Há como aumentar a arrecadação? Cobrar dos médicos que usam o HSCC para fazer procedimentos particulares seria um bom começo, mas, sabe-se que a categoria é forte e tentar mudar um quadro que existe há décadas é complicado. Seria mais fácil os próprios médicos estabelecerem uma taxa de utilização do HSCC. Como isso tem poucas chances de acontecer e a administração do HSCC prefere um pássaro nas mãos  – a taxa de hotelaria e medicamentos usados pelo paciente particular vai toda para o hospital – do que dois voando – o médico pode fazer o procedimento em outro hospital – tudo segue como sempre.

 

 

Alguns sugerem trabalho voluntário para administrar o hospital. Alguém se habilita a administrar a quarta maior empregadora do Município, com problemas pulando a cada segundo, recebendo apenas a graça divina de servir?

 

 

Não há uma solução simples para os problemas do HSCC. Todos passam pela boa vontade popular. Culpar este ou aquele não seria justo diante de uma responsabilidade que tem de ser coletiva.

 

 

DEVOLVEU

Os contratos de serviços assinados com o HSCC foram devolvidos pela própria administração do hospital, segundo a secretária de Saúde,  Zenici Dreher, e não a pedido do Município, como disse em entrevista ao JMais o administrador do HSCC, Derby Fontana.

 

 

PERDA

A secretária de Saúde de Canoinhas, Zenici Dreher, estava às voltas com os problemas com o HSCC quando recebeu neste domingo, 12, a triste notícia de que seu irmão, Dionisio Dreher Filho, havia sido encontrado morto no quiosque que a família mantém na localidade do Caraguatá.
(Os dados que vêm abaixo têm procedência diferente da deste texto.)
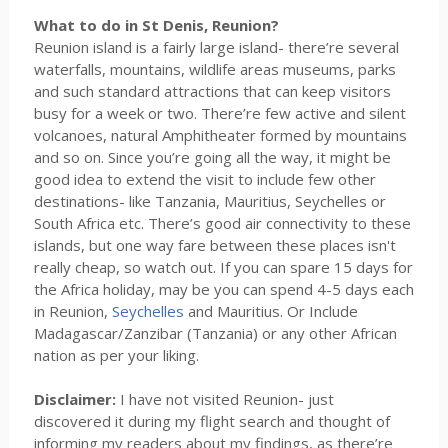
What to do in St Denis, Reunion?
Reunion island is a fairly large island- there’re several
waterfalls, mountains, wildlife areas museums, parks
and such standard attractions that can keep visitors
busy for a week or two. There’re few active and silent
volcanoes, natural Amphitheater formed by mountains
and so on. Since you’re going all the way, it might be
good idea to extend the visit to include few other
destinations- like Tanzania, Mauritius, Seychelles or
South Africa etc. There’s good air connectivity to these
islands, but one way fare between these places isn't
really cheap, so watch out. If you can spare 15 days for
the Africa holiday, may be you can spend 4-5 days each
in Reunion,
Seychelles
and Mauritius. Or Include
Madagascar/Zanzibar (Tanzania) or any other African
nation as per your liking.
Disclaimer:
I have not visited Reunion- just
discovered it during my flight search and thought of
informing my readers about my findings, as there’re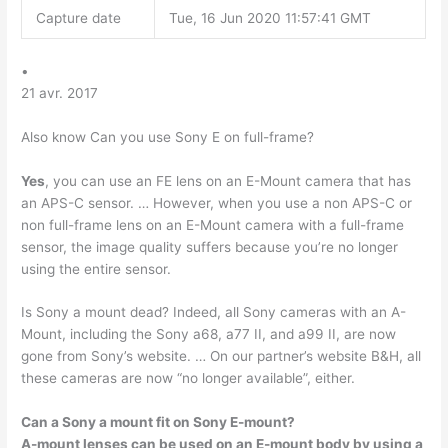
Capture date
Tue, 16 Jun 2020 11:57:41 GMT
•
21 avr. 2017
Also know Can you use Sony E on full-frame?
Yes
, you can use an FE lens on an E-Mount camera that has
an APS-C sensor. … However, when you use a non APS-C or
non full-frame lens on an E-Mount camera with a full-frame
sensor, the image quality suffers because you’re no longer
using the entire sensor.
Is Sony a mount dead? Indeed, all Sony cameras with an A-
Mount, including the Sony a68, a77 II, and a99 II, are now
gone from Sony’s website. … On our partner’s website B&H, all
these cameras are now “no longer available”, either.
Can a Sony a mount fit on Sony E-mount?
A-mount lenses can be used on an E-mount body by using a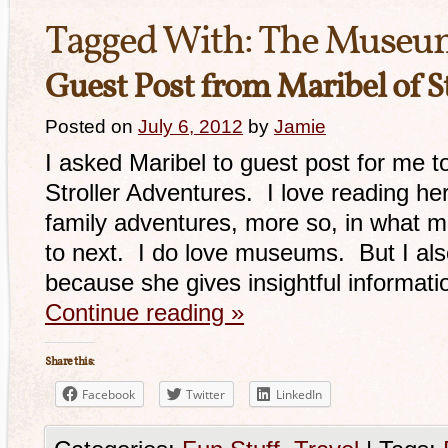
Tagged With:
The Museum
Guest Post from Maribel of S
Posted on
July 6, 2012
by
Jamie
I asked Maribel to guest post for me t
Stroller Adventures. I love reading her
family adventures, more so, in what 
to next. I do love museums. But I als
because she gives insightful informat
Continue reading
»
Share this:
Facebook
Twitter
LinkedIn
A princípio, ele teria se enforcado.

 

 

 

CORRENDO A TUDO

Prefeito Beto Passos (PSD) encaminhou projeto de lei à Câmara de Vereadores pedindo autorização para contrair um empréstimo junto ao Badesc. O dinheiro servirá para pavimentações. Junto ao projeto, Passos protocolou ofício pedindo que os vereadores façam sessão extraordinária ainda nesta segunda-feira, 12, para votar o projeto em regime de urgência.